# AIM OF THE TASK:
Leave the pictures out and print every record below exactly as it stands.

(Collected data)
*** Begin section ***

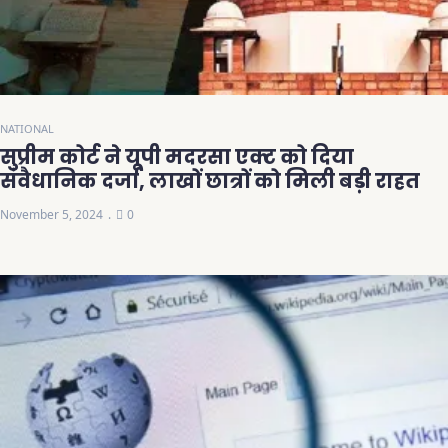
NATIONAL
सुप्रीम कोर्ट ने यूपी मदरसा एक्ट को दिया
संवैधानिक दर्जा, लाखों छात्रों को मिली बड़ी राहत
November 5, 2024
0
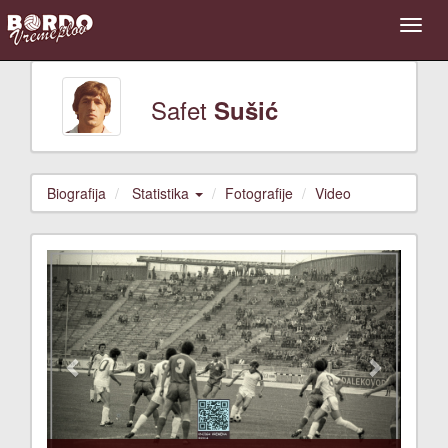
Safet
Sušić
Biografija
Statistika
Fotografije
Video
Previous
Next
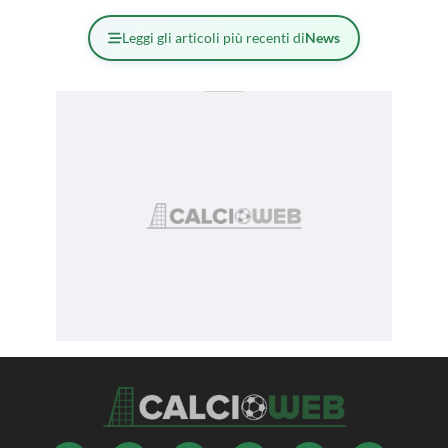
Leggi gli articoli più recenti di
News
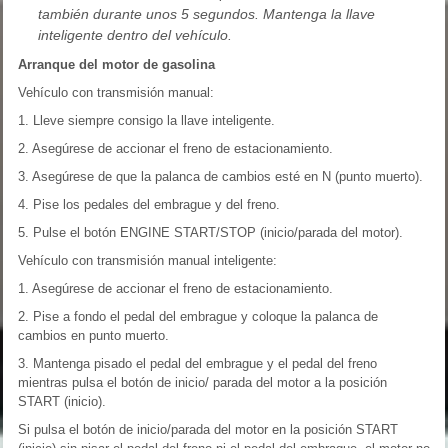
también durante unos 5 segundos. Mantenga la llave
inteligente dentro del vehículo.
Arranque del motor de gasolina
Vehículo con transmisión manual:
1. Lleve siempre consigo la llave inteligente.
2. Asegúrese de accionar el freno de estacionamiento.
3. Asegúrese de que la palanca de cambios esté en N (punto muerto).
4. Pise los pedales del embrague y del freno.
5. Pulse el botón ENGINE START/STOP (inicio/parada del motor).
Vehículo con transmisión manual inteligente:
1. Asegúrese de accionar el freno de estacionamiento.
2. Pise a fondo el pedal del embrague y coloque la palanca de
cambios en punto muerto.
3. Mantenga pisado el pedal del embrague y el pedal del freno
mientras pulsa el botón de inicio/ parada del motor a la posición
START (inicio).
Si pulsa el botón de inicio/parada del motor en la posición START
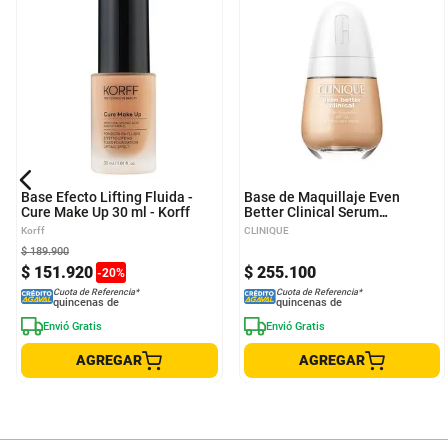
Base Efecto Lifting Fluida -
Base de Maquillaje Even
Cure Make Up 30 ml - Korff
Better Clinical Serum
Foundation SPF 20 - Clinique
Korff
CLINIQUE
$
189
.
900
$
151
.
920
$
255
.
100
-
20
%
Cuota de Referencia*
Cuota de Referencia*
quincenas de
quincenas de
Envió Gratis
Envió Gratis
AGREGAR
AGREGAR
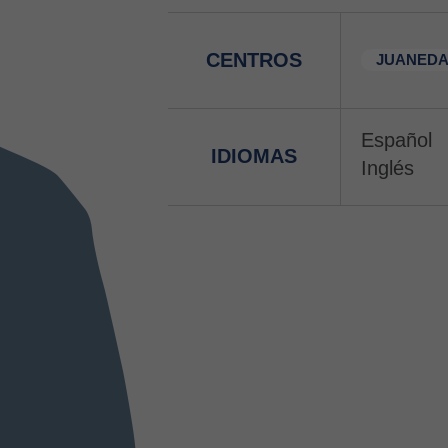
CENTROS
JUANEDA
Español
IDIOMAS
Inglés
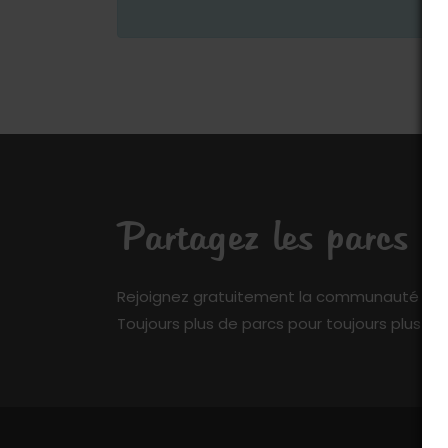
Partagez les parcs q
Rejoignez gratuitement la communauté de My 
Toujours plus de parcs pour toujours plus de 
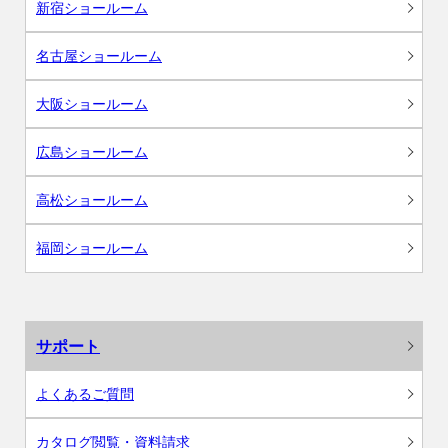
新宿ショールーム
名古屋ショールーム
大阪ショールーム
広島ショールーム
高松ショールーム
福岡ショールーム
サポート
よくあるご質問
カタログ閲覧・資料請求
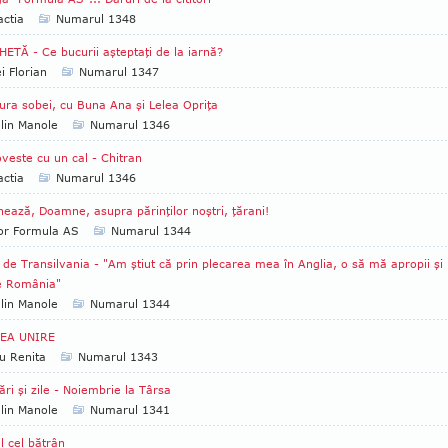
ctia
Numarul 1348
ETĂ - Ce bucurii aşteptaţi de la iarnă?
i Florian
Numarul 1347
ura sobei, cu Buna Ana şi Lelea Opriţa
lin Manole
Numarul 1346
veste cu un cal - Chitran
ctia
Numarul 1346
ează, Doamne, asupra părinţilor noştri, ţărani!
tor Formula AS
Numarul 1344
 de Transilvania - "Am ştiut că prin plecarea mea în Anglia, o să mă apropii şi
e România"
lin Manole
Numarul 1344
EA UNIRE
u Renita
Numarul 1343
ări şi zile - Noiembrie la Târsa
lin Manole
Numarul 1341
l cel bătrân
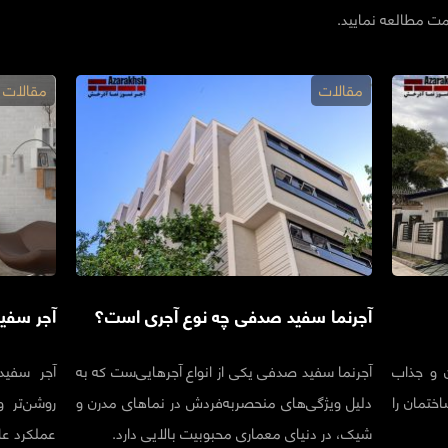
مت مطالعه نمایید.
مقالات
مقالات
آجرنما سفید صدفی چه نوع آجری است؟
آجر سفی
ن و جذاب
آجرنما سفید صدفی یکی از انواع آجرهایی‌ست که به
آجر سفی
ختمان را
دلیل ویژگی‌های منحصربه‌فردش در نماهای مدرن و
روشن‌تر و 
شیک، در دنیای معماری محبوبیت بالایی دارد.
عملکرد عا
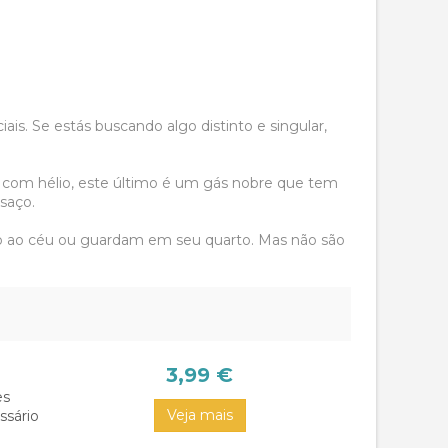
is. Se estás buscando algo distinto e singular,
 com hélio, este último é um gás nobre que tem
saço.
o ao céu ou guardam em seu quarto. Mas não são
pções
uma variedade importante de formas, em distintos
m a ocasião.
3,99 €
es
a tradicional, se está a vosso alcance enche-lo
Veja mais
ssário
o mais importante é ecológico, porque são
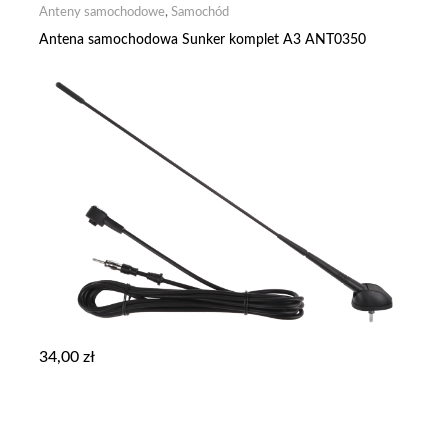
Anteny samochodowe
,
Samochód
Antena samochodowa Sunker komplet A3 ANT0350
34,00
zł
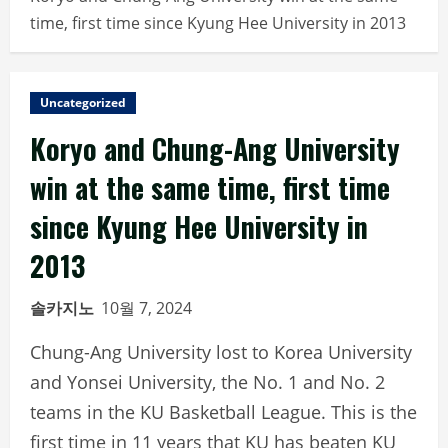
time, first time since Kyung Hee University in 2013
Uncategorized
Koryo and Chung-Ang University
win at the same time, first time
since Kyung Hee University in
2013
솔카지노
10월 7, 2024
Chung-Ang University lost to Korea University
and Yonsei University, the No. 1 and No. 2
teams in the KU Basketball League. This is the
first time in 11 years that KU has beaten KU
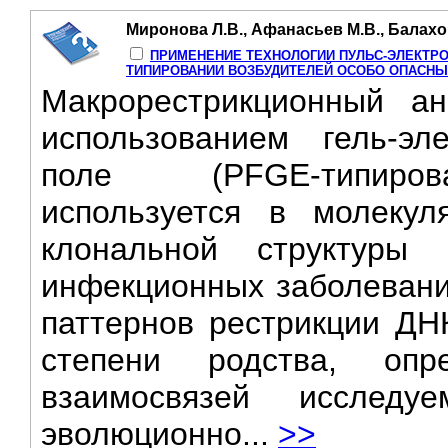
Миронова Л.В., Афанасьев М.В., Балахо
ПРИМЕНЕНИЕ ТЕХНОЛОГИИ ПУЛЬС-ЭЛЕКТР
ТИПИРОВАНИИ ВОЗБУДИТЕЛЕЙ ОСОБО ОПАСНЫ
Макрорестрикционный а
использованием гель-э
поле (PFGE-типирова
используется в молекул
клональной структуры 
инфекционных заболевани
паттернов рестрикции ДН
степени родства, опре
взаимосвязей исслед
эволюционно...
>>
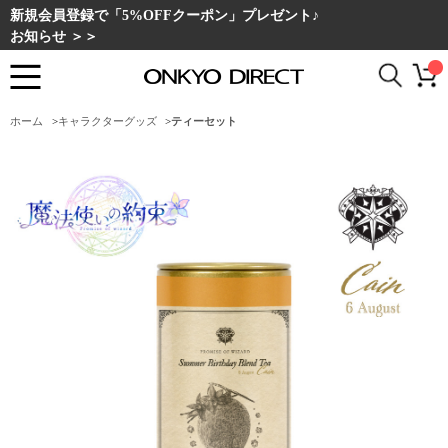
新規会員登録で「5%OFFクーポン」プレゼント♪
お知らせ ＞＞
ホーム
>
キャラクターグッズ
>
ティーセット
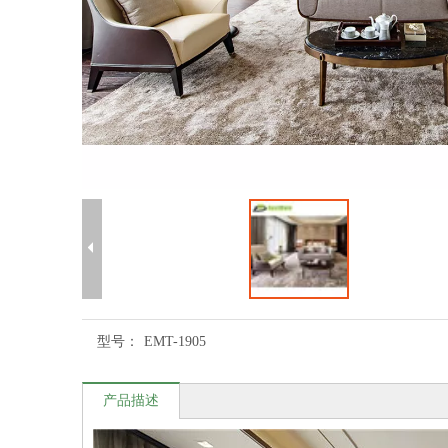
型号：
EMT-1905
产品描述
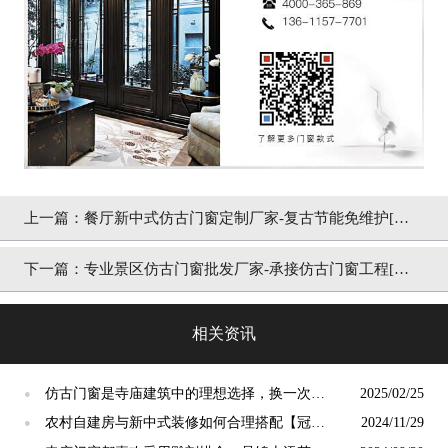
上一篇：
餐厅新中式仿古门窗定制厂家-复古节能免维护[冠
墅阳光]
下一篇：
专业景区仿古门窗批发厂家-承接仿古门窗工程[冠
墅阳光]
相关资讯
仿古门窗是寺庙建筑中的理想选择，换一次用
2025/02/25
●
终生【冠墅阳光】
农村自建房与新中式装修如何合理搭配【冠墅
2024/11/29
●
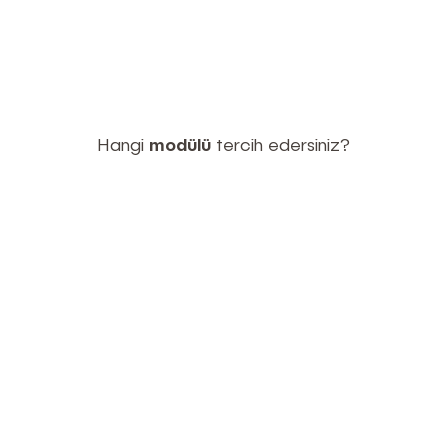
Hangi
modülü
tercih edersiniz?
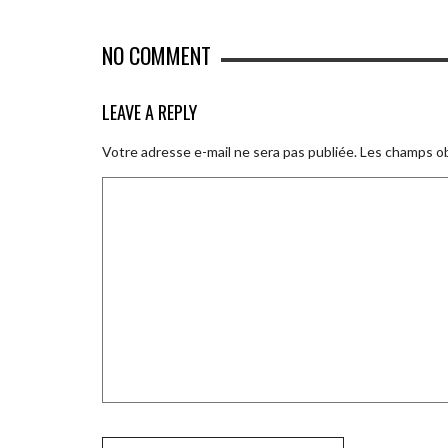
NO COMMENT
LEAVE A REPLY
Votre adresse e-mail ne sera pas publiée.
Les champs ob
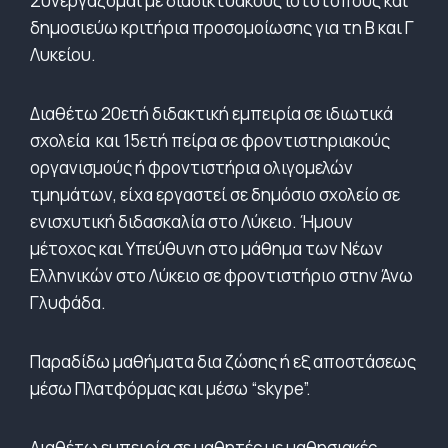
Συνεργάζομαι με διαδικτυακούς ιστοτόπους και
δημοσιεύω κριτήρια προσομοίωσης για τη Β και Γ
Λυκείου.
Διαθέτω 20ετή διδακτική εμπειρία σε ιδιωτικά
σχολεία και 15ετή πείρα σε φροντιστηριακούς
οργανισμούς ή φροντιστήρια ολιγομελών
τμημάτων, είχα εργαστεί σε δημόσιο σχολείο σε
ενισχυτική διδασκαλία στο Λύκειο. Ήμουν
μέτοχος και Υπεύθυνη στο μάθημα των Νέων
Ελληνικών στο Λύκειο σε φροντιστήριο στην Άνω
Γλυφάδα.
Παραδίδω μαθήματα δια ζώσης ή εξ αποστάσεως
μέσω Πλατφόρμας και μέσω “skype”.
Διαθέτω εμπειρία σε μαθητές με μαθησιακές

*** End section ***

# SOLUTION BELOW:
NATIONAL
सुप्रीम कोर्ट ने यूपी मदरसा एक्ट को दिया
संवैधानिक दर्जा, लाखों छात्रों को मिली बड़ी राहत
November 5, 2024
0
Safet
Sušić
Biografija
Statistika
Fotografije
Video
Previous
Next
Leggi gli articoli più recenti di
News
también durante unos 5 segundos. Mantenga la llave
inteligente dentro del vehículo.
Arranque del motor de gasolina
Vehículo con transmisión manual:
1. Lleve siempre consigo la llave inteligente.
2. Asegúrese de accionar el freno de estacionamiento.
3. Asegúrese de que la palanca de cambios esté en N (punto muerto).
4. Pise los pedales del embrague y del freno.
5. Pulse el botón ENGINE START/STOP (inicio/parada del motor).
Vehículo con transmisión manual inteligente:
1. Asegúrese de accionar el freno de estacionamiento.
2. Pise a fondo el pedal del embrague y coloque la palanca de
cambios en punto muerto.
3. Mantenga pisado el pedal del embrague y el pedal del freno
mientras pulsa el botón de inicio/ parada del motor a la posición
START (inicio).
Si pulsa el botón de inicio/parada del motor en la posición START
Base Efecto Lifting Fluida -
Base de Maquillaje Even
Cure Make Up 30 ml - Korff
Better Clinical Serum
Foundation SPF 20 - Clinique
Korff
CLINIQUE
$
189
.
900
$
151
.
920
$
255
.
100
-
20
%
Cuota de Referencia*
Cuota de Referencia*
quincenas de
quincenas de
Envió Gratis
Envió Gratis
AGREGAR
AGREGAR
CENTROS
JUANEDA
Español
IDIOMAS
Inglés
Partagez les parcs q
Rejoignez gratuitement la communauté de My 
Toujours plus de parcs pour toujours plus de 
新宿ショールーム
名古屋ショールーム
大阪ショールーム
広島ショールーム
高松ショールーム
福岡ショールーム
サポート
よくあるご質問
カタログ閲覧・資料請求
ctia
Numarul 1348
ETĂ - Ce bucurii aşteptaţi de la iarnă?
i Florian
Numarul 1347
ura sobei, cu Buna Ana şi Lelea Opriţa
lin Manole
Numarul 1346
veste cu un cal - Chitran
ctia
Numarul 1346
ează, Doamne, asupra părinţilor noştri, ţărani!
tor Formula AS
Numarul 1344
 de Transilvania - "Am ştiut că prin plecarea mea în Anglia, o să mă apropii şi
e România"
lin Manole
Numarul 1344
EA UNIRE
u Renita
Numarul 1343
ări şi zile - Noiembrie la Târsa
lin Manole
Numarul 1341
l cel bătrân
مت مطالعه نمایید.
مقالات
مقالات
آجرنما سفید صدفی چه نوع آجری است؟
آجر سفی
ن و جذاب
آجرنما سفید صدفی یکی از انواع آجرهایی‌ست که به
آجر سفی
ختمان را
دلیل ویژگی‌های منحصربه‌فردش در نماهای مدرن و
روشن‌تر و 
شیک، در دنیای معماری محبوبیت بالایی دارد.
عملکرد عا
is. Se estás buscando algo distinto e singular,
 com hélio, este último é um gás nobre que tem
saço.
o ao céu ou guardam em seu quarto. Mas não são
pções
uma variedade importante de formas, em distintos
m a ocasião.
3,99 €
es
a tradicional, se está a vosso alcance enche-lo
Veja mais
ssário
o mais importante é ecológico, porque são
Anteny samochodowe
,
Samochód
Antena samochodowa Sunker komplet A3 ANT0350
34,00
zł
time, first time since Kyung Hee University in 2013
Uncategorized
Koryo and Chung-Ang University
win at the same time, first time
since Kyung Hee University in
2013
솔카지노
10월 7, 2024
Chung-Ang University lost to Korea University
and Yonsei University, the No. 1 and No. 2
teams in the KU Basketball League. This is the
first time in 11 years that KU has beaten KU
Миронова Л.В., Афанасьев М.В., Балахо
ПРИМЕНЕНИЕ ТЕХНОЛОГИИ ПУЛЬС-ЭЛЕКТР
ТИПИРОВАНИИ ВОЗБУДИТЕЛЕЙ ОСОБО ОПАСНЫ
Макрорестрикционный а
использованием гель-э
поле (PFGE-типирова
используется в молекул
клональной структуры 
инфекционных заболевани
паттернов рестрикции ДН
степени родства, опре
взаимосвязей исслед
эволюционно...
>>
新規会員登録で「5%OFFクーポン」プレゼント♪
お知らせ ＞＞
ホーム
>
キャラクターグッズ
>
ティーセット
型号：
EMT-1905
产品描述
上一篇：
餐厅新中式仿古门窗定制厂家-复古节能免维护[冠
墅阳光]
下一篇：
专业景区仿古门窗批发厂家-承接仿古门窗工程[冠
墅阳光]
相关资讯
仿古门窗是寺庙建筑中的理想选择，换一次用
2025/02/25
●
终生【冠墅阳光】
农村自建房与新中式装修如何合理搭配【冠墅
2024/11/29
●
Hangi
modülü
tercih edersiniz?
NO COMMENT
LEAVE A REPLY
Votre adresse e-mail ne sera pas publiée.
Les champs ob
Συνεργάζομαι με διαδικτυακούς ιστοτόπους και
δημοσιεύω κριτήρια προσομοίωσης για τη Β και Γ
Λυκείου.
Διαθέτω 20ετή διδακτική εμπειρία σε ιδιωτικά
σχολεία και 15ετή πείρα σε φροντιστηριακούς
οργανισμούς ή φροντιστήρια ολιγομελών
τμημάτων, είχα εργαστεί σε δημόσιο σχολείο σε
ενισχυτική διδασκαλία στο Λύκειο. Ήμουν
μέτοχος και Υπεύθυνη στο μάθημα των Νέων
Ελληνικών στο Λύκειο σε φροντιστήριο στην Άνω
Γλυφάδα.
Παραδίδω μαθήματα δια ζώσης ή εξ αποστάσεως
μέσω Πλατφόρμας και μέσω “skype”.
Διαθέτω εμπειρία σε μαθητές με μαθησιακές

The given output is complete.